Acabei de comprar um destes toca-discos hi-tech e simplérrimos que me permitiu voltar a ouvir os LPs acumulados nos últimos 60 anos. Não por acaso, estava à mão o álbum Jazz: Red, Hot and Cool. Lembro da emoção com que o ouvi, em 1956, em Curitiba mesmo, na casa de minha família no alto da Carlos de Carvalho. A beleza da música era tanta que amorteceu totalmente meu espírito crítico – que não era pouco, apesar dos tenros 18 anos. O disco, na verdade, era uma engenhosa peça de marketing da Columbia e dos cosméticos Helena Rubinstein, promovendo um batom: acompanhava cada kit um disquinho com quatro faixas do catálogo de jazz da gravadora. Na capa, numa foto do grande Richard Avedon, aparecia a exuberante manequim Suzy Parker, – paixão de todos nós – batom nos lábios, vestido igualmente rubro, cigarro na mão, debruçada sobre o piano de Brubeck e com os belos braços nus roçando o saxofone de Paul Desmond.

Brubeck não existiria sem Desmond e vice-versa. O sax-alto que queria soar como um dry Martini e, com seu tom saudavelmente anoréxico, foi um dos poucos a escapar da influência de Charlie Parker, assim descreveu o encontro que mudou sua vida: "Na tarde em que conheci Dave Brubeck, no começo de 1944, eu estava numa banda do Exército em San Francisco e ele a caminho da Europa como fuzileiro. Acabou formando sua própria banda, fazendo uma turnê pela Alemanha com o grupo de dança The Rockettes e, no fim, dormindo na cama do general nazista Herman Goering (que, é bom esclarecer, não estava presente na ocasião). Depois da guerra, Dave e eu nos encontrávamos ocasionalmente em algum pequeno grupo. Éramos radicais demais para manter um emprego fixo. Eu ainda guinchava a palheta a maior parte do tempo nos agudos do sax-alto e Dave parecia tocar Bartok com a mão direita e Milhaud com a mão esquerda. Juntos, éramos capazes de esvaziar qualquer clube noturno em poucos minutos sem que ninguém tivesse gritado ‘INCÊNDIO!’"

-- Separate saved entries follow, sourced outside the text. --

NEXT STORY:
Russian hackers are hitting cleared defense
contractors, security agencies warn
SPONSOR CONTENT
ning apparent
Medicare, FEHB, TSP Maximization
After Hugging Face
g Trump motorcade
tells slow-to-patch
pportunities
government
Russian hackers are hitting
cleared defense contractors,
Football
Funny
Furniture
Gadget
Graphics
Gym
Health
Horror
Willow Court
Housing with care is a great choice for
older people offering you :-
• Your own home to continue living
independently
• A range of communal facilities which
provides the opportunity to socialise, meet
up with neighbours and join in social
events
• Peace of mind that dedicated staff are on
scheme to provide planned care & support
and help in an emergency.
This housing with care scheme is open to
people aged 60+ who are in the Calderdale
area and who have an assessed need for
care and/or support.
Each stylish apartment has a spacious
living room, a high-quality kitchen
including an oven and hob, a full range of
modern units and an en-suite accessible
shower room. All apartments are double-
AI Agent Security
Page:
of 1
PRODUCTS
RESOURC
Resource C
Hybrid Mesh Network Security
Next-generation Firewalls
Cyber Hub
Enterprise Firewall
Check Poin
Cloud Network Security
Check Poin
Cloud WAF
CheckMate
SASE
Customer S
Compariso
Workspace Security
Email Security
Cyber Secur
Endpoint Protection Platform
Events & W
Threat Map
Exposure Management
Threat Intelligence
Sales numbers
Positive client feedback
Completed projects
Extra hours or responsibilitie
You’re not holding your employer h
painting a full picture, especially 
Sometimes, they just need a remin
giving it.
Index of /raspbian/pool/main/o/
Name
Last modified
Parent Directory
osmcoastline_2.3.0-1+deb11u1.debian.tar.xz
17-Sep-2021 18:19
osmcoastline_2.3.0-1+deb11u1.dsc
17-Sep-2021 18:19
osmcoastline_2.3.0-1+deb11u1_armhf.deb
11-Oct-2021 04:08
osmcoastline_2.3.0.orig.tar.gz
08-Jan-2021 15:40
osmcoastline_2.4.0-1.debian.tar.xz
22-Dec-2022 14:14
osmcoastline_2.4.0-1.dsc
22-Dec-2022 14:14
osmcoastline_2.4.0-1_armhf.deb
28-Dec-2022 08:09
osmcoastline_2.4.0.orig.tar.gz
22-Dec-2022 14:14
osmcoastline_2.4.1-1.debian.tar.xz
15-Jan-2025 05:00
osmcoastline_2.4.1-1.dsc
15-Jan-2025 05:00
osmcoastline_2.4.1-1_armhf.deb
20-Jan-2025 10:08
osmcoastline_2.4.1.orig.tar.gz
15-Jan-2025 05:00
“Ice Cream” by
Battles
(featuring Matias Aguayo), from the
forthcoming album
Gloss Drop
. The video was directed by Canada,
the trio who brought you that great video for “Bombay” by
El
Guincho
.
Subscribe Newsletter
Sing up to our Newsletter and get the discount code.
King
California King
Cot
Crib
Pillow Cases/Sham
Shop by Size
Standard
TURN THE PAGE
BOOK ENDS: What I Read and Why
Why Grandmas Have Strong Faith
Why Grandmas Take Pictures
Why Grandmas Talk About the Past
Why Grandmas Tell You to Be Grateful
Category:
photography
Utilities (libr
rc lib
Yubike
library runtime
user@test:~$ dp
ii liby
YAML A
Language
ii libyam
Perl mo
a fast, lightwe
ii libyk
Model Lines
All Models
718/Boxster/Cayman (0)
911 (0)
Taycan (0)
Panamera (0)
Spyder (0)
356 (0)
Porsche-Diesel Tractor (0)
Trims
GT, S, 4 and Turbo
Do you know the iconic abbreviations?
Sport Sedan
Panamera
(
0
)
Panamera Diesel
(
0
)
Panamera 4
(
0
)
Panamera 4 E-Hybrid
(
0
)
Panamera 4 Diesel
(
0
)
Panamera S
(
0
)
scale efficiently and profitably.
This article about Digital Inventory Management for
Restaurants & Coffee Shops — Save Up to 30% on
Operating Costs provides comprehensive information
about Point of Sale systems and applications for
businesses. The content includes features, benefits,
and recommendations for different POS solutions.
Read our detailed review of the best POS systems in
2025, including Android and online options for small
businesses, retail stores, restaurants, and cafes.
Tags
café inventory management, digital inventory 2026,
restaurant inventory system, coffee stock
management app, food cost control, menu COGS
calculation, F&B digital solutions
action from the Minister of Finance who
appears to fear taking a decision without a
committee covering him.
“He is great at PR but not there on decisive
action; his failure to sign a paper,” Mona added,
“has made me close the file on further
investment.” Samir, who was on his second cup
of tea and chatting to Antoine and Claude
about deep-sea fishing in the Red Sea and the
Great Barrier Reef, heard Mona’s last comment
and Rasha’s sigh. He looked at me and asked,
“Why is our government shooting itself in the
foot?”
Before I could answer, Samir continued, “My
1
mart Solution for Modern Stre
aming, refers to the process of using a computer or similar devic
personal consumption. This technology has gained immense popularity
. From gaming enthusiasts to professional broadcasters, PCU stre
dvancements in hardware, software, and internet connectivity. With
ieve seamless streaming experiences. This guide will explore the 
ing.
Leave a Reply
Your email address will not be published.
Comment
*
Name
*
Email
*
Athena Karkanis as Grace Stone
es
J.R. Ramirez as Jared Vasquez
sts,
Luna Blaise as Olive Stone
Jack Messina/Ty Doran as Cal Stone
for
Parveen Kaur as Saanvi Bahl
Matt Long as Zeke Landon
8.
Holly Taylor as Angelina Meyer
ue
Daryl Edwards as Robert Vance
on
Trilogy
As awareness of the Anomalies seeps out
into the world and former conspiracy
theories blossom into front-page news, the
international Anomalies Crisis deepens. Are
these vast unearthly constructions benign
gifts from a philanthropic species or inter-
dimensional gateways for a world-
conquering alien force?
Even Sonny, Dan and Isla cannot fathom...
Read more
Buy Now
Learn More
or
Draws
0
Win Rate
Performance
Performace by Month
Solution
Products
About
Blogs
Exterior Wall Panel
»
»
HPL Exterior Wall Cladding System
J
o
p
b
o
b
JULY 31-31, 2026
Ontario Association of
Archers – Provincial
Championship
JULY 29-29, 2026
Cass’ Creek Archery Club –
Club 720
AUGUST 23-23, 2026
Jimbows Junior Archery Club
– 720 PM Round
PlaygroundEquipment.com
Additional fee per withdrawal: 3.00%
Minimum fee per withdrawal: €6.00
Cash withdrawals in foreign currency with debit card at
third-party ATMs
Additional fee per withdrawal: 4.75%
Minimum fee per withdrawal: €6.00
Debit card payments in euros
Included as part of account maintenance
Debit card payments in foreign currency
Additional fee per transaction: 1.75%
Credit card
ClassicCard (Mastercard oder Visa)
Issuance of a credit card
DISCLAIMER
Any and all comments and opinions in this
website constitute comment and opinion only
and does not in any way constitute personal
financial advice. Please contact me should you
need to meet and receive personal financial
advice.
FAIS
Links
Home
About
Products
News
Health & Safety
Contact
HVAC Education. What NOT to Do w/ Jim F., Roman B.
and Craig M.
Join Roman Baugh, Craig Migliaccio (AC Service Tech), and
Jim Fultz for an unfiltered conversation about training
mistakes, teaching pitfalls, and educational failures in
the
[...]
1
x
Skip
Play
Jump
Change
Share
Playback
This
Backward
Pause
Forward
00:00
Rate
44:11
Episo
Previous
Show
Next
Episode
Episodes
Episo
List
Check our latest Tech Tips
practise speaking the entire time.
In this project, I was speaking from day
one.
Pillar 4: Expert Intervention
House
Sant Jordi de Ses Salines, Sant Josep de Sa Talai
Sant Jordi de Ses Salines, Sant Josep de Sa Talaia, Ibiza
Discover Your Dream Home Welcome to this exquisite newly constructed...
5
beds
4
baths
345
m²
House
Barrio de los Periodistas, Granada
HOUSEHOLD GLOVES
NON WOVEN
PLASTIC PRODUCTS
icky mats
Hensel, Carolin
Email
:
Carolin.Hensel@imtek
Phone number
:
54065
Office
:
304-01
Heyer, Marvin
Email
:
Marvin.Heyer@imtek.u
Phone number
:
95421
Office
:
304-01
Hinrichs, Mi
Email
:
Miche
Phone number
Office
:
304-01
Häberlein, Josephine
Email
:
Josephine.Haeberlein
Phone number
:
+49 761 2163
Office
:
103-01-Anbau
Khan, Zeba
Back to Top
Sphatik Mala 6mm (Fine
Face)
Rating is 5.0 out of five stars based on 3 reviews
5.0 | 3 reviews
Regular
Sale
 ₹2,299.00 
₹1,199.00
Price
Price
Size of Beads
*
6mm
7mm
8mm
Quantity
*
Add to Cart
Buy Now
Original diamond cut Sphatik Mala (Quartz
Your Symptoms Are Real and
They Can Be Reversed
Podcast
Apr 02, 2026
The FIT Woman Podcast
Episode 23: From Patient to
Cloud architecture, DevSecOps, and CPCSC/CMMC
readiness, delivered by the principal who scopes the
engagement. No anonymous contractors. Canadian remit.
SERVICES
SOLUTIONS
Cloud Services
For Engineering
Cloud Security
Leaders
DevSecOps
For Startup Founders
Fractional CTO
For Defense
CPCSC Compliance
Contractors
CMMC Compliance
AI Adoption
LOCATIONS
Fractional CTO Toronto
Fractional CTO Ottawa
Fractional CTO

Só tempos depois tive acesso a um álbum anterior de Brubeck e apaixonei-me por ele, The Dave Brubeck Octet, uma formação jazzística de câmara de San Francisco que, entre 1946 e 1949, antecipou as sessões de Birth of the Cool de Miles Davis e a fusão do jazz com a fuga bachiana do Modern Jazz Quartet. Miles Davis, ao levar adiante suas inovações orquestrais com o arranjador Gil Evans, incluiu no primeiro álbum da série The Duke, o belo tema de Brubeck dedicado a Duke Ellington. (Em 1954, Dave tornou-se o segundo músico de jazz a figurar na capa da revista Time, esse barômetro da alma americana — depois de Louis Armstrong em 1949. Julgou-se favorecido pelo fato de ser branco e lamentou que Ellington ainda não tivesse saído na capa da Time. A revista reparou a injustiça e publicou uma reportagem de capa sobre o Duke em 1956; honrou ainda o polêmico e rebelde Thelonious Monk numa capa em 1964 e brindou os novos tempos com Wynton Marsalis em 1990.)

Origens

Filho de um fazendeiro na Califórnia rural, David Warren Brubeck escapou de se formar veterinário para ajudar o pai com seu rebanho bovino, graças à influência da mãe, que estudou piano na Inglaterra e dava aulas de música. Com um dom natural para o piano, Brubeck, prejudicado pela miopia, fingia ler a partitura, e quase foi expulso da faculdade quando descobriram que não conseguia ler música. Foi então estudar contraponto e arranjo com o compositor francês Darius Milhaud e começou a extrair do idioma clássico os fundamentos com que criaria uma nova linguagem no jazz — a música maldita de negros renegados que encontrava, de repente, nos anos 1950, largas avenidas de expansão.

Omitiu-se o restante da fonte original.